DJ Koh’s earnest confession that he rushed the product may seem to some to be an admission of, “I was sloppy and I know it,” but the current state of tech, unfortunately, yields a rushed unveil. One must consider the threat Samsung has in the industry from Chinese vendors the likes of Huawei, Xiaomi, and others, who have always been able to churn out smartphones at cheaper prices with cutting-edge technology before Samsung (even technologies that Samsung patents first, for years).

Samsung isn’t the first to bring forth an optical fingerprint sensor for its smartphones, for example, because Chinese vendor Vivo put one out before Samsung could get around to it.


When it comes to the Galaxy Fold, Samsung has been planning the foldable smartphone for years.

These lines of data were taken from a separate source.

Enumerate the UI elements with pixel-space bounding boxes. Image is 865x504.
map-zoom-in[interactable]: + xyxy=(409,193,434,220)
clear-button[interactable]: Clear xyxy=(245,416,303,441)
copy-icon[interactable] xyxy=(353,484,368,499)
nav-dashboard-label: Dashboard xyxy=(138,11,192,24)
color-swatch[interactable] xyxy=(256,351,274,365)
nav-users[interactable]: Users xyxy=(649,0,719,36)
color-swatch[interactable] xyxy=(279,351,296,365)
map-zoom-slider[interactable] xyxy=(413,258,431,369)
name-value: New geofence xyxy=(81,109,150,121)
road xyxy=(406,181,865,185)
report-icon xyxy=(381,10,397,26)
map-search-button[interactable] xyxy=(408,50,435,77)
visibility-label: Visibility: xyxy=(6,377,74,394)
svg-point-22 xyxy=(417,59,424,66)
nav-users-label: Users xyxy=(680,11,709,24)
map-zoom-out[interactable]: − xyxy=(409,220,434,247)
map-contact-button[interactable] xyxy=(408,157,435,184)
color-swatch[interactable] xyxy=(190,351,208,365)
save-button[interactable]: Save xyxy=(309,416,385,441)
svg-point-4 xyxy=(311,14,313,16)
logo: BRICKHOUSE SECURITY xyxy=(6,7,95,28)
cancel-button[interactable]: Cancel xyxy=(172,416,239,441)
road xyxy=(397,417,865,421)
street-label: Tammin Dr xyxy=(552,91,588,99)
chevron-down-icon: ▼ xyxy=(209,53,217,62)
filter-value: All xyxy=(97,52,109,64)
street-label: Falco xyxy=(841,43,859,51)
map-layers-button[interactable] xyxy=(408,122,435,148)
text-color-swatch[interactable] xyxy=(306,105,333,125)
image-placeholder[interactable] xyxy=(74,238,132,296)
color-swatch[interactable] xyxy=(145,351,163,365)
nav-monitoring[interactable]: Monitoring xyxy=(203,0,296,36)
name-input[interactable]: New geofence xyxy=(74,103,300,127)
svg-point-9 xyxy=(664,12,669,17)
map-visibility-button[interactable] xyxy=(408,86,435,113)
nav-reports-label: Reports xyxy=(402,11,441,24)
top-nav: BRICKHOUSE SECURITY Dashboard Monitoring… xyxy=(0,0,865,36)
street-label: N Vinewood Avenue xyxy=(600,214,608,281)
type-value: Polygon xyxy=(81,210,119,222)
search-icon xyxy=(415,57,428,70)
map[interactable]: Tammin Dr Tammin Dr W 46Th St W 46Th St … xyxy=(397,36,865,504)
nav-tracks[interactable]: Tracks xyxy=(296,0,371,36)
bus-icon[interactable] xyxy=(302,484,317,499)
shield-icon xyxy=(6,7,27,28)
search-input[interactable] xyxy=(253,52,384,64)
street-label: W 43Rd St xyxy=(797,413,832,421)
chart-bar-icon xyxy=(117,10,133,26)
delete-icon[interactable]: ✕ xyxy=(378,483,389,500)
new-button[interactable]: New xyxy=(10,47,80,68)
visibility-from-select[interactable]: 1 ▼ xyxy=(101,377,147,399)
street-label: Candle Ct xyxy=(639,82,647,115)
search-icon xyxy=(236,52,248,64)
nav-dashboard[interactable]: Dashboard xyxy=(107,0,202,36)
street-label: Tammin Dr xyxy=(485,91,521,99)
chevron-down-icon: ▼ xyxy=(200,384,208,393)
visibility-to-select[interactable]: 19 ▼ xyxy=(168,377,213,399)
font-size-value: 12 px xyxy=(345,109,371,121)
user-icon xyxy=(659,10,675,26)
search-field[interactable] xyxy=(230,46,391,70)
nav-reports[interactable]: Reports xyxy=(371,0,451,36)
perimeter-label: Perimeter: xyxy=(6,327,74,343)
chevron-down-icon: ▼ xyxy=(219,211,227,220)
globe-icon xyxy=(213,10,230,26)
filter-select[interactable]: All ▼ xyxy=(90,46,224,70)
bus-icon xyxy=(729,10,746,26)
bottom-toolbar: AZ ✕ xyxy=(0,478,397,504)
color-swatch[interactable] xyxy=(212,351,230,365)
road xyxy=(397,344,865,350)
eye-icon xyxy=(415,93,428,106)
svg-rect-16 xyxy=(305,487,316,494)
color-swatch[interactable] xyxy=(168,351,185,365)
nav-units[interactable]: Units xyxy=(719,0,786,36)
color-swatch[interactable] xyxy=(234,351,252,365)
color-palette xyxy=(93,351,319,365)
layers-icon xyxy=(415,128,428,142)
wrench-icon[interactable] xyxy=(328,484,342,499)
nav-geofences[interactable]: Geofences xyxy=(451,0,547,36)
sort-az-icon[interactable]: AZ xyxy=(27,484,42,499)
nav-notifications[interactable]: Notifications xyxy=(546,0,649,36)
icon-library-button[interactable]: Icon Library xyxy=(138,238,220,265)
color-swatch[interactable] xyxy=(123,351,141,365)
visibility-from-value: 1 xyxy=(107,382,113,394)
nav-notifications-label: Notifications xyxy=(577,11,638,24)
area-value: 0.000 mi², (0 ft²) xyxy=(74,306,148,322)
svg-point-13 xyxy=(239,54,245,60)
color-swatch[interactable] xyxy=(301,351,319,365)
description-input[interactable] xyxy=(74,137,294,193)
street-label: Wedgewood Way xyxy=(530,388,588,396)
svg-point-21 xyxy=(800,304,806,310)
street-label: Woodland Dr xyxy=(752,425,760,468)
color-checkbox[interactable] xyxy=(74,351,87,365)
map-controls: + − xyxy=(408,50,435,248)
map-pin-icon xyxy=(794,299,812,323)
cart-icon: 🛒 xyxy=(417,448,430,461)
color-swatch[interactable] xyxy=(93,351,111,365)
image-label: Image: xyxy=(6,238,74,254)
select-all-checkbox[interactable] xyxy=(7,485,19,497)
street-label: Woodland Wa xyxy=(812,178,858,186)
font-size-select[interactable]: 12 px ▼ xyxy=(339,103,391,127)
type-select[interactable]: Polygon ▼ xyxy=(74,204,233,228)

The company has filed a lot of patents pertaining to foldable screens that fold like a book as well as a flexible hinge for the device. The hinge itself has taken so many years to patent before Samsung unveiled it in the Galaxy Fold. In this regard, the product wasn’t rushed.

But patenting technologies and building a product where those technologies and ideas must work together are two different things. Samsung’s Galaxy Fold may be seen by some as a new product that is doomed to fail like the Galaxy Note 7, but it is a different product in a category that phone makers have never branched out to before. It is truly cutting-edge, something new that Samsung had never designed until now.

“Our brand philosophy is ‘do what you can’t.’ We make what can’t be made, and do what can’t be done. This [Galaxy Fold issue] is unfortunately sometimes part of the process,” said Samsung Global Marketing Strategy Head Stephanie Choi.


And in the midst of it all, there was Chinese vendor Huawei Technologies Co., who is willing to put anything out on the market so long as it can say “we did it first.” The nature of the tech business, though, says that “the one who does it first is the one who’s known for it.”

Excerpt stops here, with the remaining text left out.